■ ASSIGNMENT: Go through the listing below and repeat it exactly, omitting each picture.

■ DATA RECORDS:
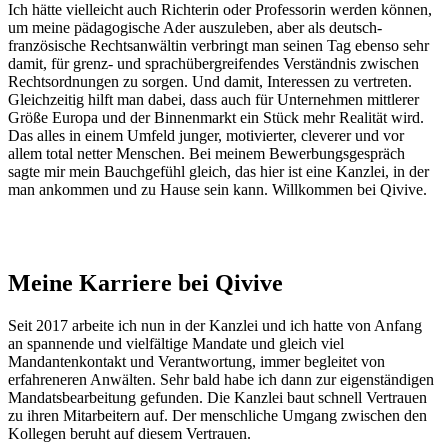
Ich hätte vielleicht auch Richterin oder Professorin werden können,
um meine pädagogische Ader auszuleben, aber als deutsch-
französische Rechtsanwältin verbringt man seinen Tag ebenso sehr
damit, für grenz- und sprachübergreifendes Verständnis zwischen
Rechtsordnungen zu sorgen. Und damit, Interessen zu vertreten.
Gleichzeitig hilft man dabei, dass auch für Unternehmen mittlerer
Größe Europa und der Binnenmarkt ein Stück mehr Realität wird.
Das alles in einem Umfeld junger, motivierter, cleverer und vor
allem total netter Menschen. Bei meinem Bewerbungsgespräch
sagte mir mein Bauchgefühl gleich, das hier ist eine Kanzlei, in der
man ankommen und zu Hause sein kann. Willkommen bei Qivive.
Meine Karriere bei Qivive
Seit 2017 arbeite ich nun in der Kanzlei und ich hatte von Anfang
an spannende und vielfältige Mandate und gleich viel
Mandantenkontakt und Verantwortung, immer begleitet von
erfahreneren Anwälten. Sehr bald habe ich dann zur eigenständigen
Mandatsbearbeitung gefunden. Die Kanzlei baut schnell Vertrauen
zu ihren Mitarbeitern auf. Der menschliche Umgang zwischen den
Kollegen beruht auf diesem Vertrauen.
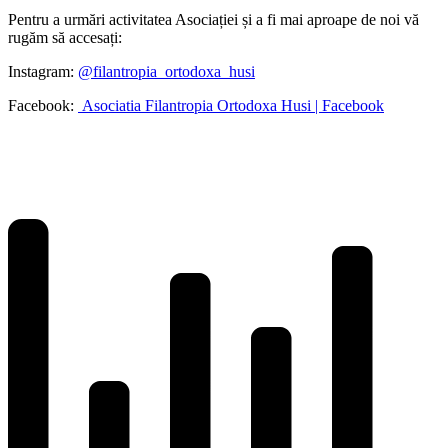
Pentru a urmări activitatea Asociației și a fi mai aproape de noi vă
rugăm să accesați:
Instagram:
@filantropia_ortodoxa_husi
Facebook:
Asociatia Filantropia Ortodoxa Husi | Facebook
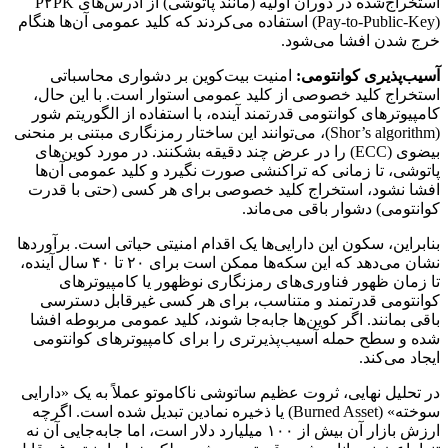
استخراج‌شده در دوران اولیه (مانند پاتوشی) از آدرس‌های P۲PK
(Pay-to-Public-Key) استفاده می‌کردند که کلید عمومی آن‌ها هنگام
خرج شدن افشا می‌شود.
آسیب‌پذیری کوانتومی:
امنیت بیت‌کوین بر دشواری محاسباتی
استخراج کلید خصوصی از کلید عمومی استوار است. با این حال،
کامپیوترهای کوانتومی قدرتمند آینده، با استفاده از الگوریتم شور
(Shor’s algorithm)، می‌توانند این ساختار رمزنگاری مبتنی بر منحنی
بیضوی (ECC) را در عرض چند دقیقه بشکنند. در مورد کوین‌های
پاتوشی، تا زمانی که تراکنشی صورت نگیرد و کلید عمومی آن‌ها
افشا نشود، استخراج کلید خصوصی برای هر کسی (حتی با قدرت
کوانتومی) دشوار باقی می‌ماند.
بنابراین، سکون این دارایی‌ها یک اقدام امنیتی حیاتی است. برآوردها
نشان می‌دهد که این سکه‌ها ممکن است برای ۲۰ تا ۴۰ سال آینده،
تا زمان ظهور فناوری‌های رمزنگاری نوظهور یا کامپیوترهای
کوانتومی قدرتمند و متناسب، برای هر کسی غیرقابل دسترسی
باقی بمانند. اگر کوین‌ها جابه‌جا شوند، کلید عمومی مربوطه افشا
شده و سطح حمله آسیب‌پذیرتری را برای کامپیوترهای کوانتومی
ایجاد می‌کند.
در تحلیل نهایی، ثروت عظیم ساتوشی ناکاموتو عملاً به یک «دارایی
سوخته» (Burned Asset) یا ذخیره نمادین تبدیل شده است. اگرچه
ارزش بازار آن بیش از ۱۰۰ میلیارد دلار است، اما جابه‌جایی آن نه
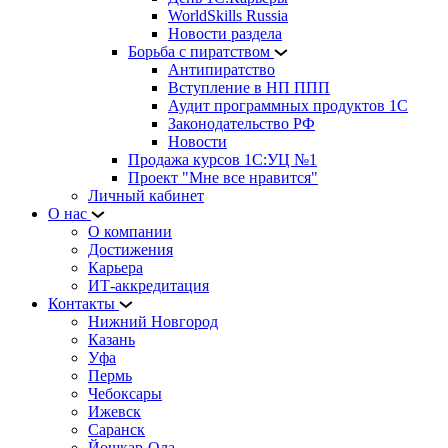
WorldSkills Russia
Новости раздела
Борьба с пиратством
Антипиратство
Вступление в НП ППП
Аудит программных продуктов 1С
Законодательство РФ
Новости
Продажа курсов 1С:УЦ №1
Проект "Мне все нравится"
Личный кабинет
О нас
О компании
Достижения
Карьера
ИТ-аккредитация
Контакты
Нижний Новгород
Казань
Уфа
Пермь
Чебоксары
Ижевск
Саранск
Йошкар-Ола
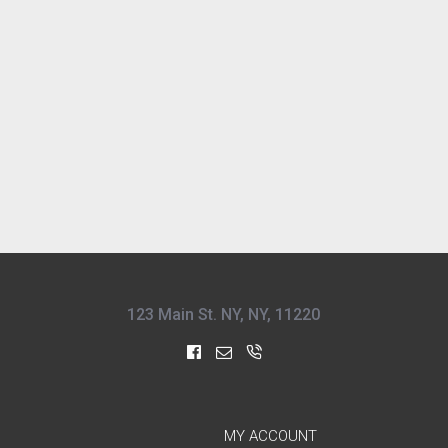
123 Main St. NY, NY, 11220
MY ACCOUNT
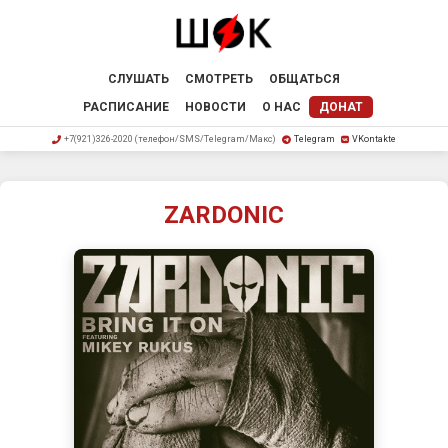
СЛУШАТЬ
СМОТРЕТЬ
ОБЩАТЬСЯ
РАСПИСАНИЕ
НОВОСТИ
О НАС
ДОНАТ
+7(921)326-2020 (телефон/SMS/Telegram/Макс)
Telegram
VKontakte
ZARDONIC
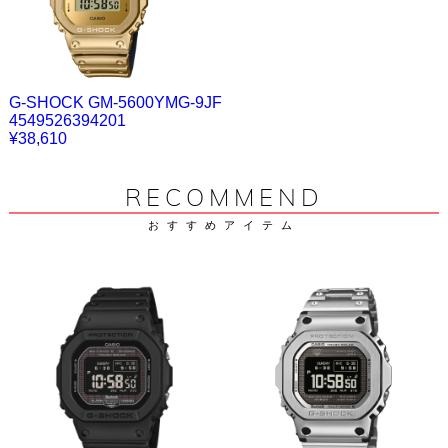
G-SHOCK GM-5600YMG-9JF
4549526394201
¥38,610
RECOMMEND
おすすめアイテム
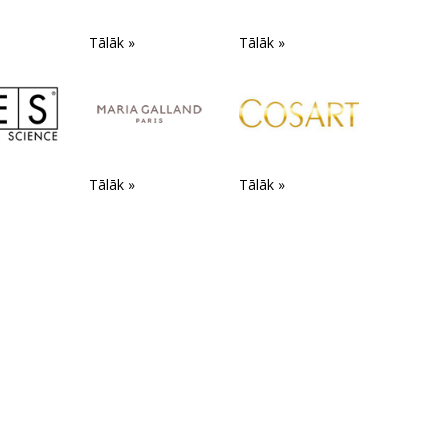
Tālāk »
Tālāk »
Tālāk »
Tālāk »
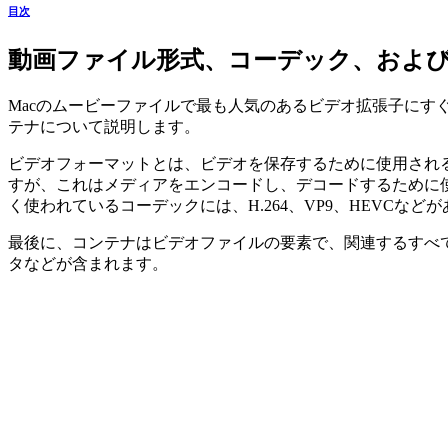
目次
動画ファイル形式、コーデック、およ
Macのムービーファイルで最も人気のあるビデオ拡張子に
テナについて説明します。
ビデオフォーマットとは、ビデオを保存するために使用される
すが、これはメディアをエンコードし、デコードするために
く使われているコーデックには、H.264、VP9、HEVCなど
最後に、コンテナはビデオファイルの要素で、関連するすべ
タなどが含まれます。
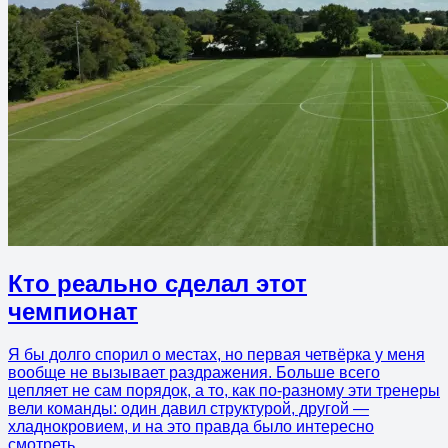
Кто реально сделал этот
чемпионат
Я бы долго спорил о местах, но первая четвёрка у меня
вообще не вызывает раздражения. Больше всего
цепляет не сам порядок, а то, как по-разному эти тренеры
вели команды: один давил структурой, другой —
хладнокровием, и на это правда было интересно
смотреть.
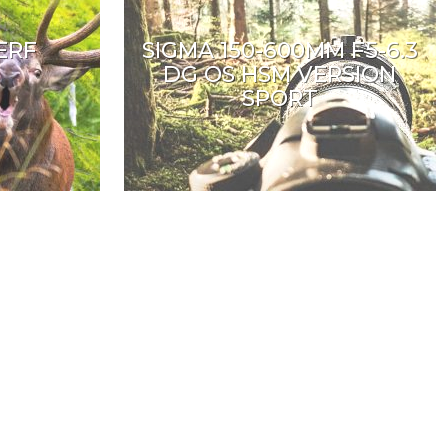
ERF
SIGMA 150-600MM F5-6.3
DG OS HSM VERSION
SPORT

■ WRITTEN ANSWER:
Ich hätte vielleicht auch Richterin oder Professorin werden können,
um meine pädagogische Ader auszuleben, aber als deutsch-
französische Rechtsanwältin verbringt man seinen Tag ebenso sehr
damit, für grenz- und sprachübergreifendes Verständnis zwischen
Rechtsordnungen zu sorgen. Und damit, Interessen zu vertreten.
Gleichzeitig hilft man dabei, dass auch für Unternehmen mittlerer
Größe Europa und der Binnenmarkt ein Stück mehr Realität wird.
Das alles in einem Umfeld junger, motivierter, cleverer und vor
allem total netter Menschen. Bei meinem Bewerbungsgespräch
sagte mir mein Bauchgefühl gleich, das hier ist eine Kanzlei, in der
man ankommen und zu Hause sein kann. Willkommen bei Qivive.
Meine Karriere bei Qivive
Seit 2017 arbeite ich nun in der Kanzlei und ich hatte von Anfang
an spannende und vielfältige Mandate und gleich viel
Mandantenkontakt und Verantwortung, immer begleitet von
erfahreneren Anwälten. Sehr bald habe ich dann zur eigenständigen
Mandatsbearbeitung gefunden. Die Kanzlei baut schnell Vertrauen
zu ihren Mitarbeitern auf. Der menschliche Umgang zwischen den
Kollegen beruht auf diesem Vertrauen.
Pentru a urmări activitatea Asociației și a fi mai aproape de noi vă
rugăm să accesați:
Instagram:
@filantropia_ortodoxa_husi
Facebook:
Asociatia Filantropia Ortodoxa Husi | Facebook
استخراج‌شده در دوران اولیه (مانند پاتوشی) از آدرس‌های P۲PK
(Pay-to-Public-Key) استفاده می‌کردند که کلید عمومی آن‌ها هنگام
خرج شدن افشا می‌شود.
آسیب‌پذیری کوانتومی:
امنیت بیت‌کوین بر دشواری محاسباتی
استخراج کلید خصوصی از کلید عمومی استوار است. با این حال،
کامپیوترهای کوانتومی قدرتمند آینده، با استفاده از الگوریتم شور
(Shor’s algorithm)، می‌توانند این ساختار رمزنگاری مبتنی بر منحنی
بیضوی (ECC) را در عرض چند دقیقه بشکنند. در مورد کوین‌های
پاتوشی، تا زمانی که تراکنشی صورت نگیرد و کلید عمومی آن‌ها
افشا نشود، استخراج کلید خصوصی برای هر کسی (حتی با قدرت
کوانتومی) دشوار باقی می‌ماند.
بنابراین، سکون این دارایی‌ها یک اقدام امنیتی حیاتی است. برآوردها
نشان می‌دهد که این سکه‌ها ممکن است برای ۲۰ تا ۴۰ سال آینده،
تا زمان ظهور فناوری‌های رمزنگاری نوظهور یا کامپیوترهای
کوانتومی قدرتمند و متناسب، برای هر کسی غیرقابل دسترسی
باقی بمانند. اگر کوین‌ها جابه‌جا شوند، کلید عمومی مربوطه افشا
شده و سطح حمله آسیب‌پذیرتری را برای کامپیوترهای کوانتومی
ایجاد می‌کند.
در تحلیل نهایی، ثروت عظیم ساتوشی ناکاموتو عملاً به یک «دارایی
سوخته» (Burned Asset) یا ذخیره نمادین تبدیل شده است. اگرچه
ارزش بازار آن بیش از ۱۰۰ میلیارد دلار است، اما جابه‌جایی آن نه
WorldSkills Russia
Новости раздела
Борьба с пиратством
Антипиратство
Вступление в НП ППП
Аудит программных продуктов 1С
Законодательство РФ
Новости
Продажа курсов 1С:УЦ №1
Проект "Мне все нравится"
Личный кабинет
О нас
О компании
Достижения
Карьера
ИТ-аккредитация
Контакты
Нижний Новгород
Казань
Уфа
Пермь
Чебоксары
Ижевск
Саранск
Йошкар-Ола
123 Main St. NY, NY, 11220
MY ACCOUNT
СЛУШАТЬ
СМОТРЕТЬ
ОБЩАТЬСЯ
РАСПИСАНИЕ
НОВОСТИ
О НАС
ДОНАТ
+7(921)326-2020 (телефон/SMS/Telegram/Макс)
Telegram
VKontakte
ZARDONIC
G-SHOCK GM-5600YMG-9JF
4549526394201
¥38,610
RECOMMEND
おすすめアイテム
Tālāk »
Tālāk »
Tālāk »
Tālāk »
目次
動画ファイル形式、コーデック、およ
Macのムービーファイルで最も人気のあるビデオ拡張子に
テナについて説明します。
ビデオフォーマットとは、ビデオを保存するために使用される
すが、これはメディアをエンコードし、デコードするために
く使われているコーデックには、H.264、VP9、HEVCなど
最後に、コンテナはビデオファイルの要素で、関連するすべ
タなどが含まれます。
Кто реально сделал этот
чемпионат
Я бы долго спорил о местах, но первая четвёрка у меня
вообще не вызывает раздражения. Больше всего
цепляет не сам порядок, а то, как по-разному эти тренеры
вели команды: один давил структурой, другой —
хладнокровием, и на это правда было интересно
смотреть.
ERF
SIGMA 150-600MM F5-6.3
DG OS HSM VERSION
SPORT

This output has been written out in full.